Depending on your coding environment and the version of the XGBoost library you are using, you may need to upgrade to the latest version to use the implementation shown below. also make sure early_stopping_rounds is specified during model initialization instead of passing it fit() Method
model = XGBClassifier(
n_estimators=1000,
learning_rate=0.05,
eval_metric="logloss",
early_stopping_rounds=20,
random_state=42
)
model.fit(
X_train, y_train,
eval_set=((X_test, y_test)),
verbose=False
)
To upgrade the library, run:
!pip uninstall -y xgboost
!pip install xgboost --upgrade
# 6. Searching Hyperparameters
For a more systematic approach, hyperparameter search can help identify combinations of settings that maximize model performance. Below is an example of using grid search to find a combination of the three key hyperparameters introduced earlier:
param_grid = {
"max_depth": (3, 4, 5),
"learning_rate": (0.01, 0.05, 0.1),
"n_estimators": (200, 500)
}
grid = GridSearchCV(
XGBClassifier(eval_metric="logloss", random_state=42),
param_grid,
cv=3,
scoring="accuracy"
)
grid.fit(X_train, y_train)
print("Best params:", grid.best_params_)
best_model = XGBClassifier(
**grid.best_params_,
eval_metric="logloss",
random_state=42
)
best_model.fit(X_train, y_train)
print("Tuned accuracy:", accuracy_score(y_test, best_model.predict(X_test)))

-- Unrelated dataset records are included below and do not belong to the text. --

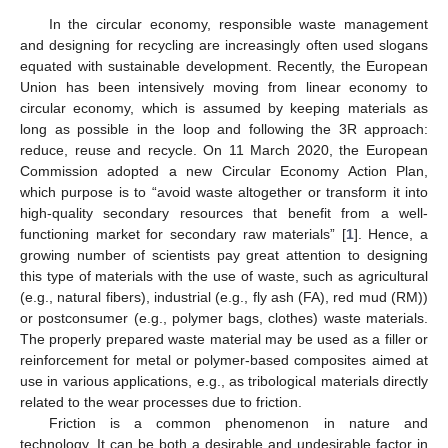
In the circular economy, responsible waste management
and designing for recycling are increasingly often used slogans
equated with sustainable development. Recently, the European
Union has been intensively moving from linear economy to
circular economy, which is assumed by keeping materials as
long as possible in the loop and following the 3R approach:
reduce, reuse and recycle. On 11 March 2020, the European
Commission adopted a new Circular Economy Action Plan,
which purpose is to “avoid waste altogether or transform it into
high-quality secondary resources that benefit from a well-
functioning market for secondary raw materials” [
1
]. Hence, a
growing number of scientists pay great attention to designing
this type of materials with the use of waste, such as agricultural
(e.g., natural fibers), industrial (e.g., fly ash (FA), red mud (RM))
or postconsumer (e.g., polymer bags, clothes) waste materials.
The properly prepared waste material may be used as a filler or
reinforcement for metal or polymer-based composites aimed at
use in various applications, e.g., as tribological materials directly
related to the wear processes due to friction.
Friction is a common phenomenon in nature and
technology. It can be both a desirable and undesirable factor in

# 7. Adjusting for class imbalance
This last tip is especially useful when working with highly class-imbalanced datasets (the breast cancer dataset is relatively balanced, so don’t be concerned if you see minimal changes). scale_pos_weight The parameter is especially helpful when the class ratio is highly skewed, such as 90/10, 95/5, or 99/1.

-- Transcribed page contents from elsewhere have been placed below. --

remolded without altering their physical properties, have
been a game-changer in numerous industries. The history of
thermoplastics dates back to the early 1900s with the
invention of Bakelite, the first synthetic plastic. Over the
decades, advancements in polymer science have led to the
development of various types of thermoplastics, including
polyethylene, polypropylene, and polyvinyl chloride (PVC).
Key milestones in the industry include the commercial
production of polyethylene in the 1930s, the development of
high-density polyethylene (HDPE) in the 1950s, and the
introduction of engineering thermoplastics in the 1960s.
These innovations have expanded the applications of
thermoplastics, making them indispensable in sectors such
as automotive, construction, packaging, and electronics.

Here’s how to calculate and implement it based on training data:
ratio = np.sum(y_train == 0) / np.sum(y_train == 1)
model = XGBClassifier(
scale_pos_weight=ratio,
eval_metric="logloss",
random_state=42
)
model.fit(X_train, y_train)
# wrapping up
In this article, we explored seven practical tricks for enhancing the XGBoost ensemble model using its dedicated Python library. Thoughtful tuning of learning rate, tree depth, sampling strategies, regularization, and class weights – combined with systematic hyperparameter search – often makes the difference between a decent model and an overly accurate one.
ivan palomares carrascosa Is a leader, author, speaker and consultant in AI, Machine Learning, Deep Learning and LLM. He trains and guides others in using AI in the real world.